El referido grupo de especialistas foráneos se fue desmontando de a poco, tras la salida de Czerny; a final de cuentas, me quedé tramando qué hacer junto al querido José María “Chema” Tojeira y con el necesario apoyo de Rodolfo Cardenal, mi jefe inmediato. No podíamos permitir que la impunidad triunfara
La decisión tomada: priorizar el trámite de la petición formulada a la Comisión Interamericana de Derechos Humanos (CIDH) por Américas Watch, organización presidida entonces por Juan Méndez –entrañable abogado argentino– quien la presentó ante el organismo regional… ¡el mismo día de consumada la barbarie en la UCA! Una década después, el 22 de diciembre de 1999, la CIDH concluyó en su Informe de fondo que el Estado salvadoreño violó el derecho a la vida y faltó a su obligación de investigar –diligente y eficazmente– los hechos; tampoco cumplió con la obligación de procesar y sancionar a todos sus responsables. Hubo, pues, “manipulación de la justicia con un evidente abuso y desviación de poder”.

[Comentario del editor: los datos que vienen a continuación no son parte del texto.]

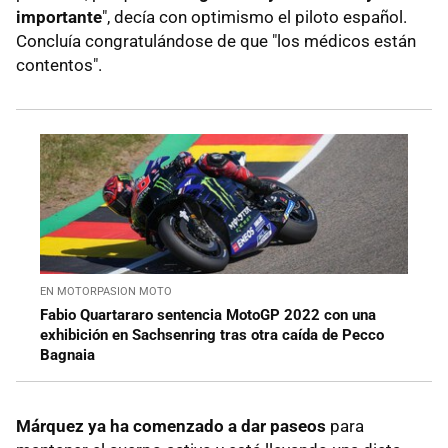
importante
", decía con optimismo el piloto español.
Concluía congratulándose de que "los médicos están
contentos".
EN MOTORPASION MOTO
Fabio Quartararo sentencia MotoGP 2022 con una
exhibición en Sachsenring tras otra caída de Pecco
Bagnaia
Márquez ya ha comenzado a dar paseos
para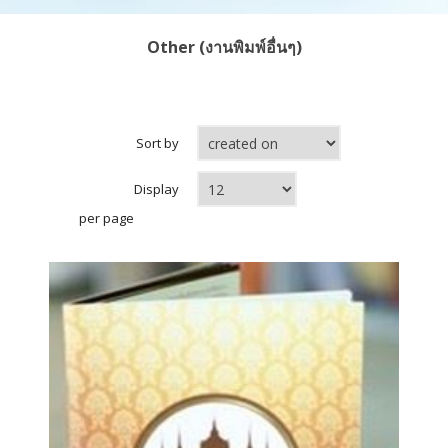
Other (งานพิมพ์อื่นๆ)
Sort by
Display
per page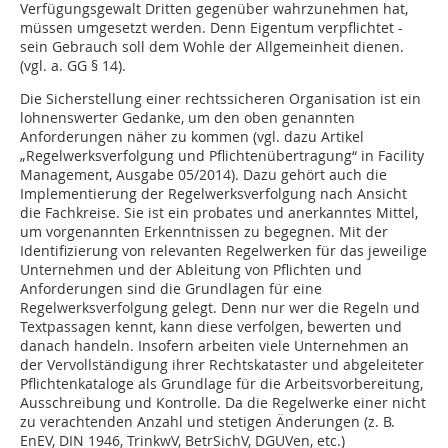
Verfügungsgewalt Dritten gegenüber wahrzunehmen hat,
müssen umgesetzt werden. Denn Eigentum verpflichtet -
sein Gebrauch soll dem Wohle der Allgemeinheit dienen.
(vgl. a. GG § 14).
Die Sicherstellung einer rechtssicheren Organisation ist ein
lohnenswerter Gedanke, um den oben genannten
Anforderungen näher zu kommen (vgl. dazu Artikel
„Regelwerksverfolgung und Pflichtenübertragung“ in Facility
Management, Ausgabe 05/2014). Dazu gehört auch die
Implementierung der Regelwerksverfolgung nach Ansicht
die Fachkreise. Sie ist ein probates und anerkanntes Mittel,
um vorgenannten Erkenntnissen zu begegnen. Mit der
Identifizierung von relevanten Regelwerken für das jeweilige
Unternehmen und der Ableitung von Pflichten und
Anforderungen sind die Grundlagen für eine
Regelwerksverfolgung gelegt. Denn nur wer die Regeln und
Textpassagen kennt, kann diese verfolgen, bewerten und
danach handeln. Insofern arbeiten viele Unternehmen an
der Vervollständigung ihrer Rechtskataster und abgeleiteter
Pflichtenkataloge als Grundlage für die Arbeitsvorbereitung,
Ausschreibung und Kontrolle. Da die Regelwerke einer nicht
zu verachtenden Anzahl und stetigen Änderungen (z. B.
EnEV, DIN 1946, TrinkwV, BetrSichV, DGUVen, etc.)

Pensamos que con dicho dictamen zarandearíamos bien fuerte el sistema interno para hacerlo funcionar. Pero no. Presentamos la denuncia en la sede fiscal forzando al titular ‒Belisario Artiga‒ para que cumpliera su deber y adrede lo hizo chambonamente; recorrimos de punta a punta el andamiaje respectivo: desde un juzgado de paz hasta la Sala de lo Constitucional. Nos cerraron todas las puertas. Así que decidimos con Almudena Bernabeu, apreciada colega y gran amiga, tocar las de la Audiencia Nacional de España adonde se logró la condena de Montano en el 2020. Los otros autores intelectuales de aquella infamia no fueron procesados allá, por no estar presentes gracias al “resguardo” que les brindó Mauricio Funes ‒presidente de la república en el 2011‒ cuando se libraron las órdenes internacionales de captura; también a la Corte Suprema de Justicia, al decidir torcidamente que las mismas no eran de extradición sino de localización.
Pero la condena judicial de Montano allá, lo fue también para todos sus compinches acá. ¿Por qué? Por lo que aprendí de otro querido y recordado compañero: Roberto Garretón, quien me enseñó que la impunidad en materia de violaciones graves de derechos humanos tiene cuatro caras: la penal, al no sancionar a sus autores; la política, por no inhabilitarlos para ejercer cargos públicos; la moral, cuando oficialmente los consideran “honorables”; y la histórica si los proclaman “salvadores de la patria”. Aunque el mencionado miembro del alto mando militar de la época ya fue excarcelado en España, la justicia universal cayó sobre él y ‒por tanto‒ también sobre el resto de sus criminales cómplices. La “historia oficial” se les destartaló, pues el juicio de Montano alcanzó para los otros altos oficiales culpables a quienes el territorio nacional se volvió su cárcel.